Amid an escalating trade war with the U.S., a key Chinese business executive voiced confidence Thursday in the communist government’s ability to support rising consumer demand.
To date, the U.S. has imposed tariffs on $50 billion worth of Chinese goods, and President Trump has threatened to raise that amount to as much as $500 billion. The Chinese government, which has been retaliating in kind, previously warned of additional 5 to 25 percent tariffs on $60 billion worth of goods.
While U.S. executives are wary of the looming impacts of the trade skirmish, Joseph Tsai, executive vice-chairman and co-founder of the Alibaba Group, brushed aside any concern. The e-commerce and technology giant, often referred to as the Chinese Amazon, doesn’t expect to be hurt by new tariffs because it relies mainly on domestic production, he told investors.

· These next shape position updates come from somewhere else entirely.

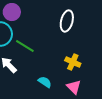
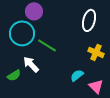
yellow cross: (73, 62) -> (96, 52), moved
cyan semicircle: (45, 82) -> (77, 75), moved, turned -72

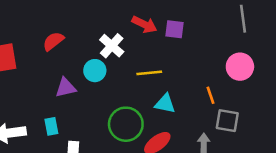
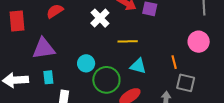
cyan circle: (95, 71) -> (86, 63), moved
purple triangle: (66, 88) -> (44, 48), moved, size x1.4

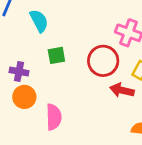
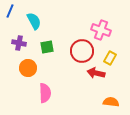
purple cross: (19, 72) -> (19, 43), moved
orange circle: (24, 97) -> (28, 68), moved

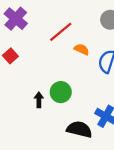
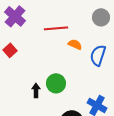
red line: (61, 32) -> (56, 28), turned 35

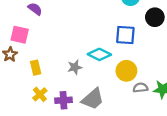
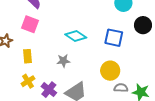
pink square: (20, 35) -> (30, 24), moved
cyan diamond: (99, 54) -> (76, 36), moved
purple cross: (63, 100) -> (49, 90), turned 35

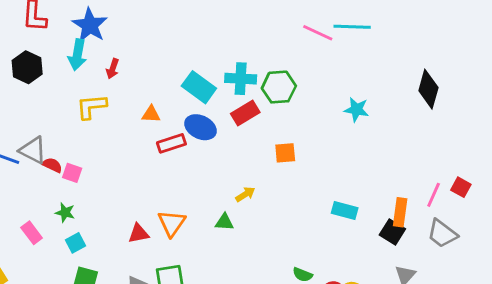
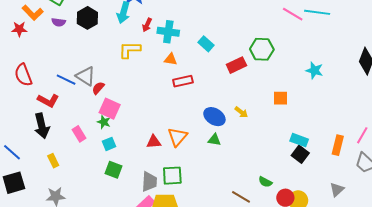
cyan cross: (241, 79) -> (168, 32), moved
cyan rectangle: (199, 87) -> (206, 44), size x0.7
blue ellipse: (201, 127) -> (214, 117), moved
orange square: (285, 153) -> (280, 98), moved
red semicircle: (52, 165) -> (98, 88), turned -80
pink square: (72, 173) -> (110, 109), moved, size x1.5
yellow arrow: (245, 194) -> (241, 112), moved, turned 64
black square: (392, 232) -> (300, 154), moved

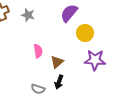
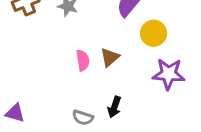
brown triangle: (57, 62) -> (110, 57), moved

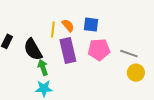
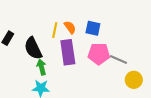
gray line: (129, 54) -> (118, 59), moved

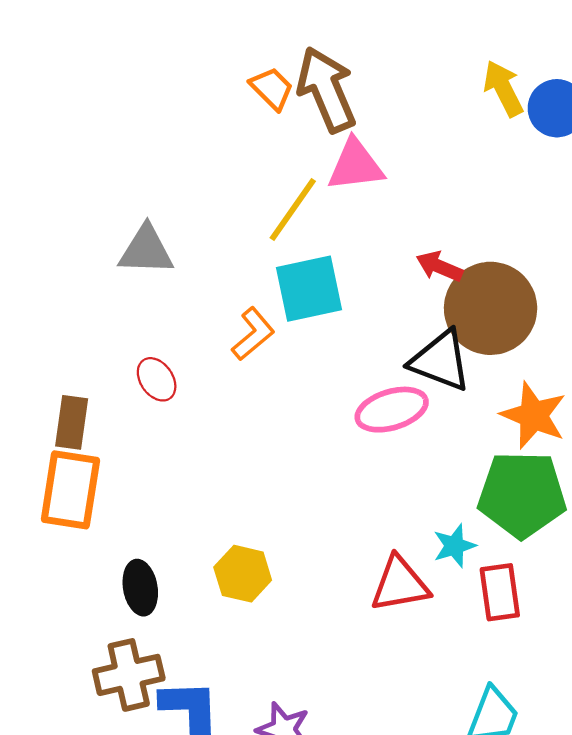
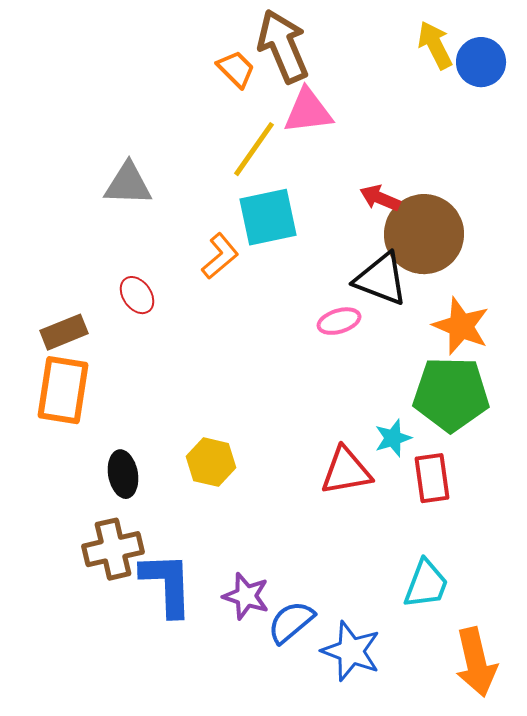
orange trapezoid: (272, 88) -> (236, 69), moved
pink ellipse: (392, 410) -> (339, 321), size x0.7
brown rectangle: (72, 422) -> (64, 332), turned 60

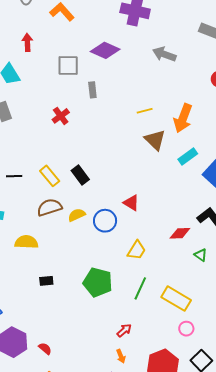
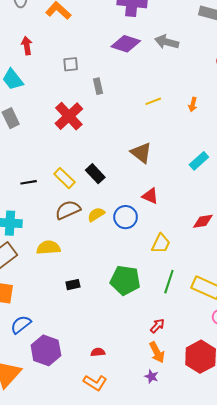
purple diamond: (105, 50) -> (126, 44), moved
gray square: (68, 65) -> (71, 64), size x0.7
red cross: (61, 116) -> (69, 116), size x1.6
orange arrow: (183, 118) -> (193, 105), size x0.5
brown triangle: (155, 140) -> (141, 153), moved
cyan rectangle: (188, 156) -> (199, 161), moved
red semicircle: (45, 349) -> (98, 352), moved, turned -40
orange arrow: (121, 356) -> (157, 352), size x1.5

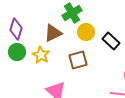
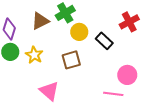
brown triangle: (53, 33) -> (40, 21), moved

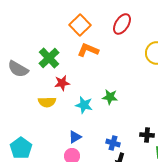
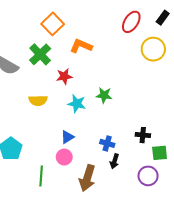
red ellipse: (122, 24) -> (131, 22), moved
orange square: (80, 25) -> (53, 24), moved
red star: (62, 83) -> (64, 76), moved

“We believe the Chinese government policy will continue to support imports in China to satisfy the rising demand of Chinese consumers,” Tsai said on the company’s earnings call. “If U.S. goods become too expensive due to tariffs, Chinese consumers can shift to domestic producers.”
Tsai said Alibaba’s focus remains on “helping American farmers and small businesses” sell products in China.
The U.S. and China began new talks Wednesday in an effort to end the trade battle. Top White House economic advisor Larry Kudlow previously said the Chinese economy is “terrible,” and officials are reportedly hoping that will force Beijing to bow to the Trump administration’s demands.
Tsai told investors the Chinese economy “will continue to be resilient” because of strong domestic consumption.
Revenue at Alibaba surged 61 percent to $12.2 billion in the earnings quarter that ended on June 30. The increase was supported by sales growth of 61 percent in e-commerce and 93 percent in cloud computing.
Net income fell 41 percent to $1.3 billion, which Alibaba attributed to a one-time increase in share-based compensation.